[Problem]
Every line in the data below from the one containing "ne homeowner r" down to the one containing "h critical components.", both included, must be retyped exactly; no other line is to appear.

[Input records]
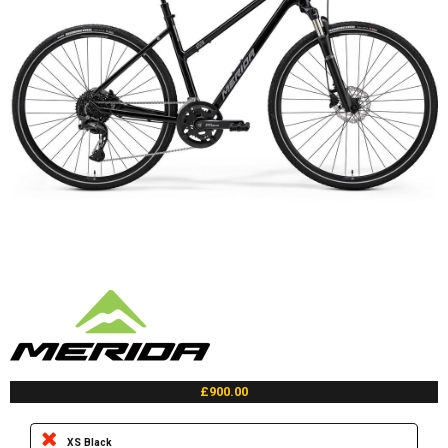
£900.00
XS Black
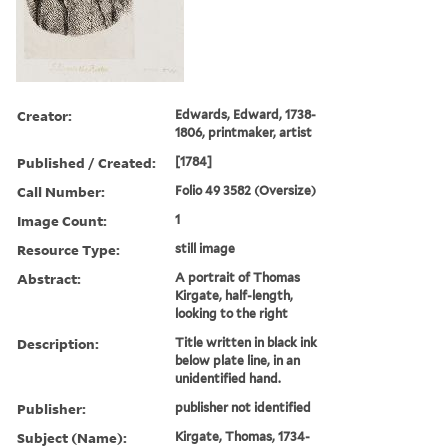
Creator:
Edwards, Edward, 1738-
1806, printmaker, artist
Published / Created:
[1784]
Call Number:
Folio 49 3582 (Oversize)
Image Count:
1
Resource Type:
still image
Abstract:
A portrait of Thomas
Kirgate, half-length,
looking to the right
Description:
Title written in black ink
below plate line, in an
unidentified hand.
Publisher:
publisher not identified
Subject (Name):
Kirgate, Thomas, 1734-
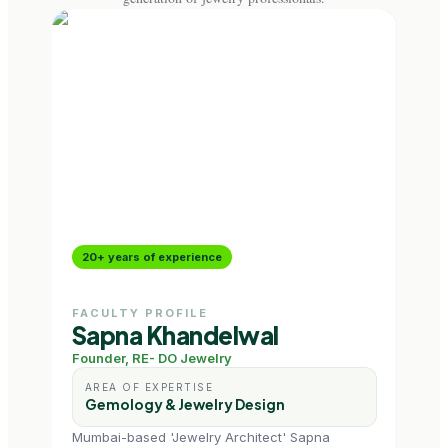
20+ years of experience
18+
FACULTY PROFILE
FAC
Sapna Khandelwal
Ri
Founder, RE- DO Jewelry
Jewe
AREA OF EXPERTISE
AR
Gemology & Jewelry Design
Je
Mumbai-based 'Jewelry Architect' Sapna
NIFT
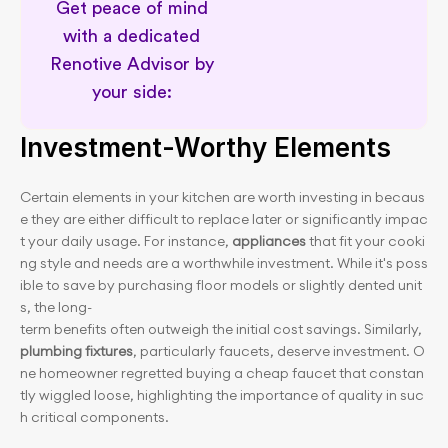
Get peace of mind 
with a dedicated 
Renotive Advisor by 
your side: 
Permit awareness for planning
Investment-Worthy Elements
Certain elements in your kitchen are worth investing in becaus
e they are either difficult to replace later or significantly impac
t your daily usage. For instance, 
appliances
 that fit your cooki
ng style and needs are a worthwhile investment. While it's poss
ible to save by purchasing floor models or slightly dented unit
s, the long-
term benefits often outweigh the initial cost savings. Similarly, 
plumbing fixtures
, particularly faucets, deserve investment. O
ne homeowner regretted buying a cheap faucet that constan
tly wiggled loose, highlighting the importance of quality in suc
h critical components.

==

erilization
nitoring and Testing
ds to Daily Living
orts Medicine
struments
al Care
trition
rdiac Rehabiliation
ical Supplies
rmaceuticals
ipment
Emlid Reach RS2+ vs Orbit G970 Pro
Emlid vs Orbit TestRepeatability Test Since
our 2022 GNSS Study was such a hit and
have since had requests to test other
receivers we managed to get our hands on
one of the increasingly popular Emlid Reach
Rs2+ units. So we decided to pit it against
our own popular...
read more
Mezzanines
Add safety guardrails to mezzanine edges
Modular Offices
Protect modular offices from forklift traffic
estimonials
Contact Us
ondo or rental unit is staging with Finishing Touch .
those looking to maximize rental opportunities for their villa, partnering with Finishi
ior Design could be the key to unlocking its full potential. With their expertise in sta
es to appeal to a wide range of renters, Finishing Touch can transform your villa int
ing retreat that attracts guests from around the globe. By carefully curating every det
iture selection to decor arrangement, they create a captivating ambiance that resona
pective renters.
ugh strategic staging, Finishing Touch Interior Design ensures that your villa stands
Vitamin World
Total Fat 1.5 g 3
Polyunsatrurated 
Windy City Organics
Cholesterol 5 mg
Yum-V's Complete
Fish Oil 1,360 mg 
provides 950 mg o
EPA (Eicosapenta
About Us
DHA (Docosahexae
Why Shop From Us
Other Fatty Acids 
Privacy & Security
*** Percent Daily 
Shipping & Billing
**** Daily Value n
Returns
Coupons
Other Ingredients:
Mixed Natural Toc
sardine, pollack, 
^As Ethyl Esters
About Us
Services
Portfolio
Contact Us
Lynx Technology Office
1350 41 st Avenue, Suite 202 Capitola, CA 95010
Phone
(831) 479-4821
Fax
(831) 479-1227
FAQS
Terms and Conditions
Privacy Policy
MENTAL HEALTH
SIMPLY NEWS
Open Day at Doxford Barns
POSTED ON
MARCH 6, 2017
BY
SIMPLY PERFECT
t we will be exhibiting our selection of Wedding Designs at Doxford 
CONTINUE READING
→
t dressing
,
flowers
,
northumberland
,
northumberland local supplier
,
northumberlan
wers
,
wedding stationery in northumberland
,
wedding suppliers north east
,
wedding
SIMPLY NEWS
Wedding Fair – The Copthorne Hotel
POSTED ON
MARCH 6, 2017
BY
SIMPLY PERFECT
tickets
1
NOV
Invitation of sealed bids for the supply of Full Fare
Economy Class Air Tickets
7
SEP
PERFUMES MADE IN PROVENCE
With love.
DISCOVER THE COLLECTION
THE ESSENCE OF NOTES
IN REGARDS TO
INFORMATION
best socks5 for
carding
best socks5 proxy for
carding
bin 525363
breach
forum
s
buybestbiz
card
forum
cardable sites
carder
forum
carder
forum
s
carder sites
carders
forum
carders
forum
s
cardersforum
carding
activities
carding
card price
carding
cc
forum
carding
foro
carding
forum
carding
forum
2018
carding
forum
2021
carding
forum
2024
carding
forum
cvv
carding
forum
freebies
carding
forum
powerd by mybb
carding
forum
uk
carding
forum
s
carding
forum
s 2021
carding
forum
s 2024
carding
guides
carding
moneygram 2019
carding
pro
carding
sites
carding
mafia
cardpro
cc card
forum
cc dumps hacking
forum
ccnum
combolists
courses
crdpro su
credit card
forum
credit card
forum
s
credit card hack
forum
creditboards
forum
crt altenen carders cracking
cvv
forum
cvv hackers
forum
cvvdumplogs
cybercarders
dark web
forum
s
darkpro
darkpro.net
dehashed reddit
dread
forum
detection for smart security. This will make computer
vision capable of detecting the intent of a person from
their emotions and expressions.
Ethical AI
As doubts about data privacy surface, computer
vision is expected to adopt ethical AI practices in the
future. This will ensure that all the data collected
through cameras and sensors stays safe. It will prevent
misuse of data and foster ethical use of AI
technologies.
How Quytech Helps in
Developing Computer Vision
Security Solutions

[Finished exercise]
ne homeowner regretted buying a cheap faucet that constan
tly wiggled loose, highlighting the importance of quality in suc
h critical components.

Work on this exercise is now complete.